2006 Victorian Court of Appeal case

R v ACR Roofing Pty Ltd was a decision by the Victorian Court of Appeal in Australia. A construction company was engaged to complete works on a roof which were not meant to proceed without the installation of safety equipment. The company hired a worker employed by another company who died as a result of the safety equipment not being installed. The Court ultimately held the principal construction company liable under Victorian workplace health and safety legislation.

== Background ==
The Occupational Health and Safety Act 2004 (OHS Act) is a Victorian statute imposing a duty upon 'employers' of employees to provide, so far as is reasonably practicable, a working environment that is safe and without risks to health. ACR Roofing (ACR) was engaged to install the roof of an extension to a building in Melbourne, Victoria, by a company named Peter Gibson Developments (PGD). Work was not allowed by law to commence on the roof without appropriate safety mesh being installed. ACR contracted with a third party, which in turn sub-contracted the work further to a fourth party which engaged a worker to complete the roof works. This worker had physical contact with the crane at the moment it touched a powerline, causing the worker to be electrocuted and fall from the roof. The safety mesh had not been installed and the worker died. The issue of whether or not ACR owed duties imposed by the OHS Act, and if such duties were breached by failing to install the required safety mesh was brought before the Victorian Court of Appeal (Court).

== Judgment ==
The Court gave the term from section 21(3) of the OHS Act 'engaged by the employer' a broad meaning.

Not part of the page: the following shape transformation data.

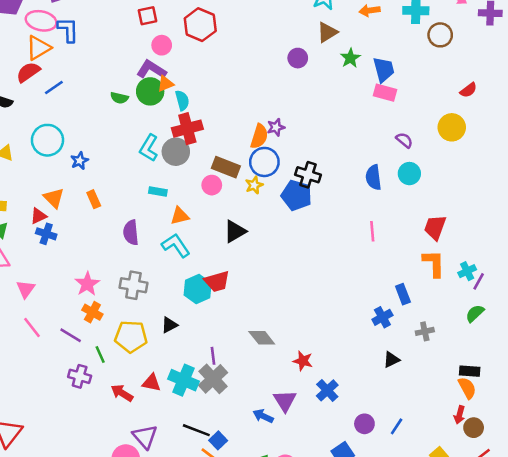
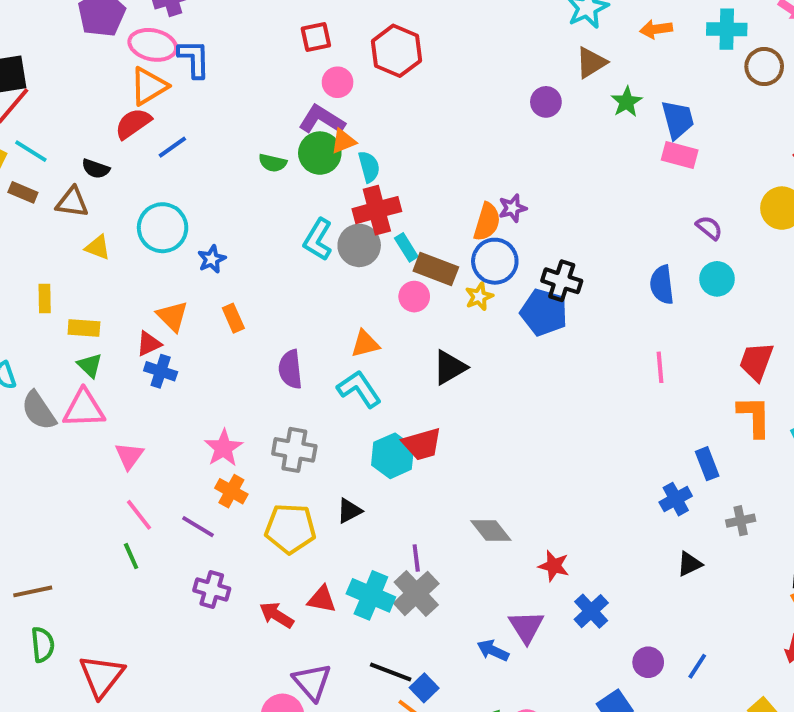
cyan rectangle: (158, 191) -> (406, 247), moved, turned 48
green line: (100, 354) -> (131, 556), moved

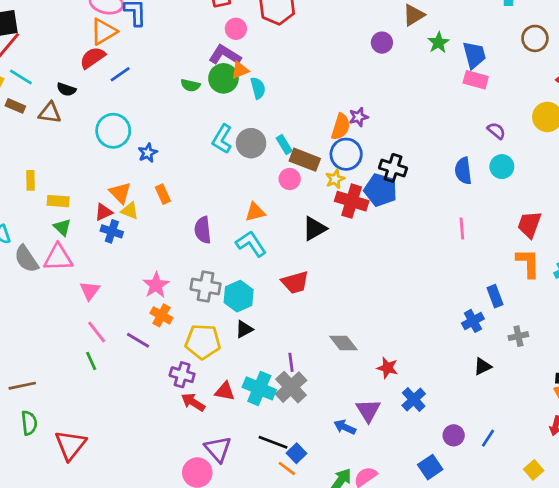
brown circle: (764, 67) -> (535, 38), moved
red cross: (377, 210) -> (352, 201), moved, turned 32
yellow triangle: (98, 247) -> (130, 211), moved
cyan hexagon: (393, 456) -> (239, 296), moved
purple cross: (212, 589) -> (182, 375), moved

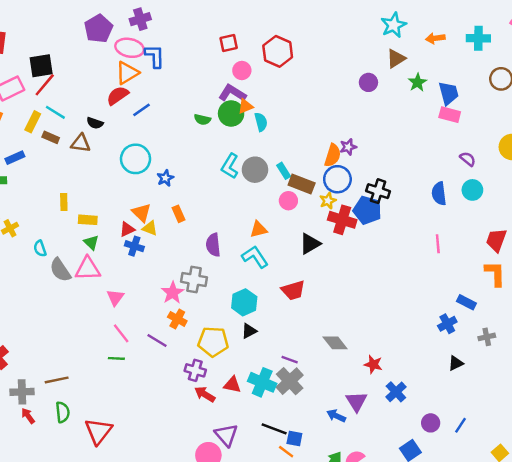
gray cross: (206, 286) -> (194, 280), moved
blue rectangle: (495, 296) -> (466, 302), turned -42
green line: (91, 361) -> (116, 358), turned -63
purple line: (291, 362) -> (290, 360), turned -63
blue square: (297, 453) -> (294, 438), turned -35

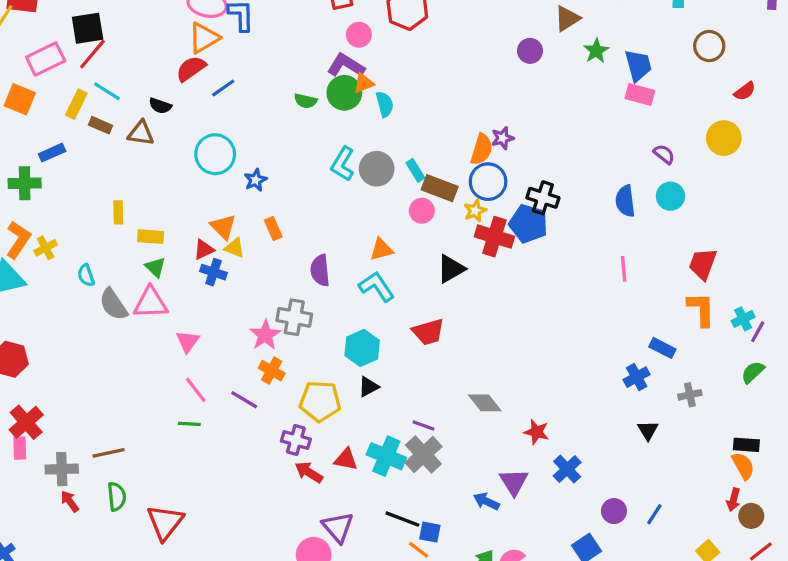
black triangle: (456, 363) -> (648, 430), turned -35

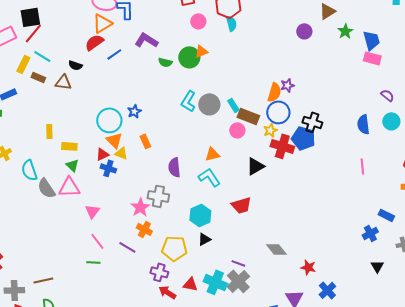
purple L-shape: (346, 65) -> (146, 40), moved
cyan semicircle: (385, 104) -> (231, 23), moved
cyan circle: (215, 154) -> (109, 120), moved
cyan semicircle: (86, 275) -> (29, 170), size x1.5

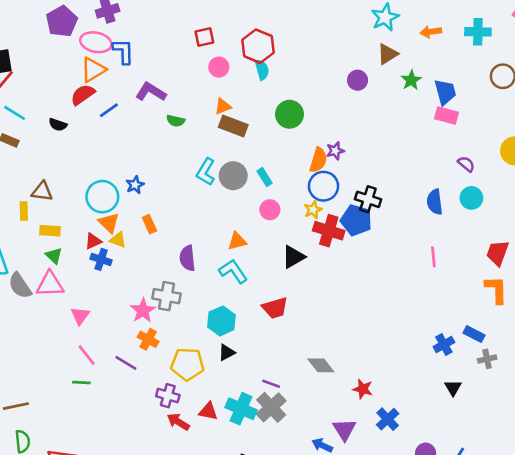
green circle: (189, 57) -> (289, 114), moved
brown triangle: (63, 82) -> (42, 191), moved
brown rectangle: (248, 116) -> (233, 126), moved
blue rectangle: (386, 215) -> (474, 334), moved

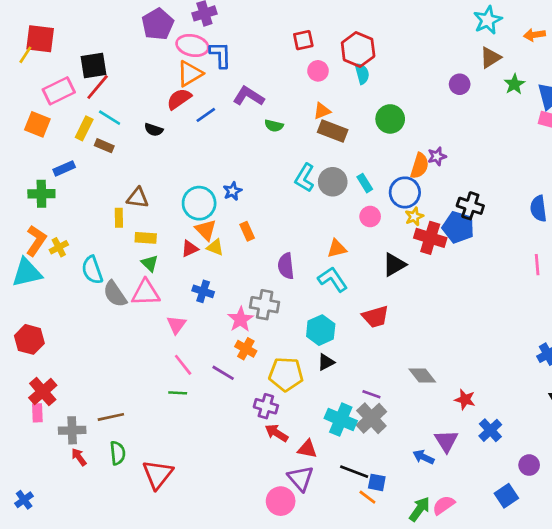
blue circle: (323, 186) -> (405, 192), moved
blue cross: (101, 259) -> (203, 291), moved
red triangle: (208, 411) -> (307, 449), moved

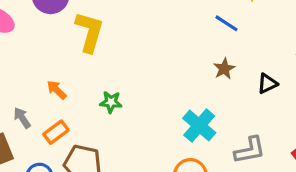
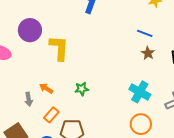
blue line: (227, 23) -> (145, 33), moved
gray arrow: (22, 118) -> (29, 99), moved, turned -144

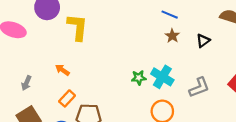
green star: (82, 89) -> (139, 78), moved
gray arrow: (29, 99) -> (26, 83), moved, turned 32

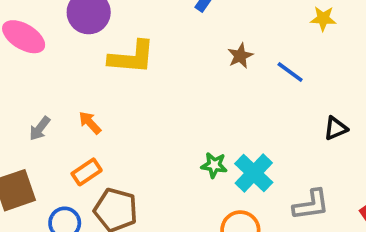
yellow L-shape: (78, 27) -> (132, 57), turned 76
brown star: (172, 36) -> (240, 56), moved
gray arrow: (26, 83) -> (40, 128), moved

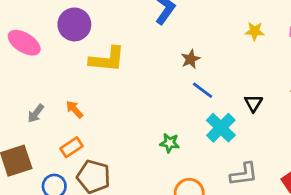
blue line: (290, 72) -> (203, 90), moved
black triangle: (336, 128) -> (253, 103), moved, turned -36
cyan cross: (254, 173) -> (221, 128), moved

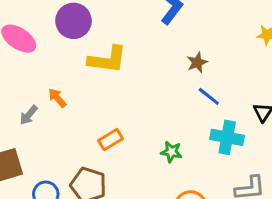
orange arrow: (74, 109) -> (57, 98), moved
cyan cross: (221, 128) -> (227, 137), turned -36
orange rectangle: (71, 147) -> (111, 140), moved

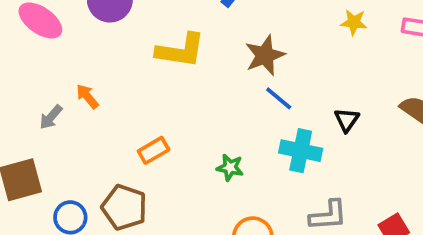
yellow L-shape: (107, 60) -> (180, 50), moved
brown star: (197, 63) -> (265, 55), size x1.5

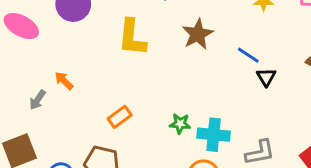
yellow L-shape: (180, 50) -> (132, 37), turned 93
blue line: (279, 98) -> (248, 55), moved
cyan cross: (301, 151) -> (214, 135), moved

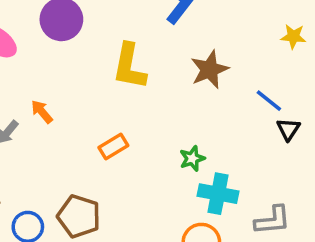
orange rectangle: (120, 117) -> (113, 146), moved
green star: (180, 124) -> (192, 159), moved, turned -30

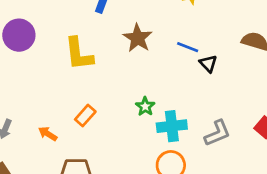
orange arrow: (42, 112) -> (48, 134), moved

The Court held this means an employer is liable for any matters in which it had control, even if the contractor involved was not directly engaged but instead engaged as a sub-contractor. Richard Johnstone, writing in the Australian Journal of Labour Law, noted each contractor or sub-contractor, working or related to matters which the employer controlled, owed duties to each other and their employees. As a result, an employee who works directly for a labour hire company but engaged by a construction site employer may be owed a duty of care by both parties as 'employers'. This means an employee of a contractor is considered to be an 'employee' of the engager of that contractor. The decision was appealed to the High Court of Australia; however, the High Court refused to hear the appeal.